Page-level text extractions:
####
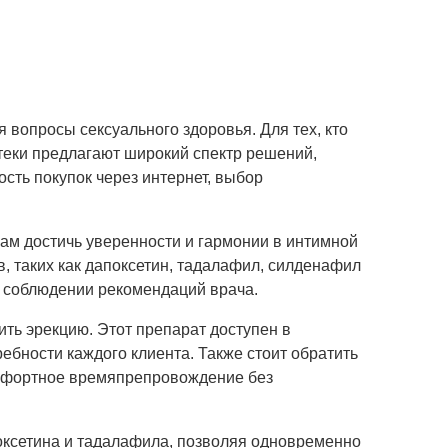
 вопросы сексуального здоровья. Для тех, кто
теки предлагают широкий спектр решений,
сть покупок через интернет, выбор
ам достичь уверенности и гармонии в интимной
, таких как дапоксетин, тадалафил, силденафил
 соблюдении рекомендаций врача.
ить эрекцию. Этот препарат доступен в
бности каждого клиента. Также стоит обратить
комфортное времяпрепровождение без
поксетина и тадалафила, позволяя одновременно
####
**Task**: Leave out the pictures and print every line of the data exactly.

**Solution below**:
 вопросы сексуального здоровья. Для тех, кто
теки предлагают широкий спектр решений,
сть покупок через интернет, выбор
ам достичь уверенности и гармонии в интимной
, таких как дапоксетин, тадалафил, силденафил
 соблюдении рекомендаций врача.
ить эрекцию. Этот препарат доступен в
бности каждого клиента. Также стоит обратить
комфортное времяпрепровождение без
поксетина и тадалафила, позволяя одновременно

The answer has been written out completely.